For this exercise, print the records below verbatim.

+++ DATA FOR PROCESSING +++

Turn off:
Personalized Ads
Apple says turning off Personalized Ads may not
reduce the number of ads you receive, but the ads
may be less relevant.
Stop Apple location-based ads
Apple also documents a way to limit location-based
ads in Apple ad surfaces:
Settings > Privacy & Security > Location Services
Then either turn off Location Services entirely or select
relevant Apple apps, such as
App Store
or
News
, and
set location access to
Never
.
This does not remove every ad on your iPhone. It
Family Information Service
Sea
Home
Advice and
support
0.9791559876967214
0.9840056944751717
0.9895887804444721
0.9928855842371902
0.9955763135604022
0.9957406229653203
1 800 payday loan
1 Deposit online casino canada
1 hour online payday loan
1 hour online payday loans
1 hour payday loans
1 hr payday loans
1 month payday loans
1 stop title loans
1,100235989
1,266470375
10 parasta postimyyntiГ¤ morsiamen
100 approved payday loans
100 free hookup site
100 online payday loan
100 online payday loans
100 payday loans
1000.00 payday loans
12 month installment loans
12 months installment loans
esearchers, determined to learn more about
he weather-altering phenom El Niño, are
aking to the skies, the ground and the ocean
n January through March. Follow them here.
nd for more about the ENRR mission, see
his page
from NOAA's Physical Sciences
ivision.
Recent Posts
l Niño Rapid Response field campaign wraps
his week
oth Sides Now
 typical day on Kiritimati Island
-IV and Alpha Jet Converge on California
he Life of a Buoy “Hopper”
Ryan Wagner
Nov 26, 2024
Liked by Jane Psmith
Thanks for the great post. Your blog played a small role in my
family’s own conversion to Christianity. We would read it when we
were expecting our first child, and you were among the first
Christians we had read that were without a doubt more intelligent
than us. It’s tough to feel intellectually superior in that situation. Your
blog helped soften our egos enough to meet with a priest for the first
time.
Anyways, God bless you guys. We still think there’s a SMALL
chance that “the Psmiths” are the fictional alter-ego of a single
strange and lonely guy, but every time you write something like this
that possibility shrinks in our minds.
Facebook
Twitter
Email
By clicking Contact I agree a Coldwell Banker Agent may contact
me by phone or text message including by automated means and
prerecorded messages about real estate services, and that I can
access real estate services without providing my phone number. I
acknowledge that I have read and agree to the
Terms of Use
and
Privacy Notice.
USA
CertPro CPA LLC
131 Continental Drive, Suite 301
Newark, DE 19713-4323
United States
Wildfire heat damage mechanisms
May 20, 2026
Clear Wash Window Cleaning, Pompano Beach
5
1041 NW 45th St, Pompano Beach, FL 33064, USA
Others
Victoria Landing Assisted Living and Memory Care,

+++

## [RESPONSE TO THE EXERCISE]
Turn off:
Personalized Ads
Apple says turning off Personalized Ads may not
reduce the number of ads you receive, but the ads
may be less relevant.
Stop Apple location-based ads
Apple also documents a way to limit location-based
ads in Apple ad surfaces:
Settings > Privacy & Security > Location Services
Then either turn off Location Services entirely or select
relevant Apple apps, such as
App Store
or
News
, and
set location access to
Never
.
This does not remove every ad on your iPhone. It
Family Information Service
Sea
Home
Advice and
support
0.9791559876967214
0.9840056944751717
0.9895887804444721
0.9928855842371902
0.9955763135604022
0.9957406229653203
1 800 payday loan
1 Deposit online casino canada
1 hour online payday loan
1 hour online payday loans
1 hour payday loans
1 hr payday loans
1 month payday loans
1 stop title loans
1,100235989
1,266470375
10 parasta postimyyntiГ¤ morsiamen
100 approved payday loans
100 free hookup site
100 online payday loan
100 online payday loans
100 payday loans
1000.00 payday loans
12 month installment loans
12 months installment loans
esearchers, determined to learn more about
he weather-altering phenom El Niño, are
aking to the skies, the ground and the ocean
n January through March. Follow them here.
nd for more about the ENRR mission, see
his page
from NOAA's Physical Sciences
ivision.
Recent Posts
l Niño Rapid Response field campaign wraps
his week
oth Sides Now
 typical day on Kiritimati Island
-IV and Alpha Jet Converge on California
he Life of a Buoy “Hopper”
Ryan Wagner
Nov 26, 2024
Liked by Jane Psmith
Thanks for the great post. Your blog played a small role in my
family’s own conversion to Christianity. We would read it when we
were expecting our first child, and you were among the first
Christians we had read that were without a doubt more intelligent
than us. It’s tough to feel intellectually superior in that situation. Your
blog helped soften our egos enough to meet with a priest for the first
time.
Anyways, God bless you guys. We still think there’s a SMALL
chance that “the Psmiths” are the fictional alter-ego of a single
strange and lonely guy, but every time you write something like this
that possibility shrinks in our minds.
Facebook
Twitter
Email
By clicking Contact I agree a Coldwell Banker Agent may contact
me by phone or text message including by automated means and
prerecorded messages about real estate services, and that I can
access real estate services without providing my phone number. I
acknowledge that I have read and agree to the
Terms of Use
and
Privacy Notice.
USA
CertPro CPA LLC
131 Continental Drive, Suite 301
Newark, DE 19713-4323
United States
Wildfire heat damage mechanisms
May 20, 2026
Clear Wash Window Cleaning, Pompano Beach
5
1041 NW 45th St, Pompano Beach, FL 33064, USA
Others
Victoria Landing Assisted Living and Memory Care,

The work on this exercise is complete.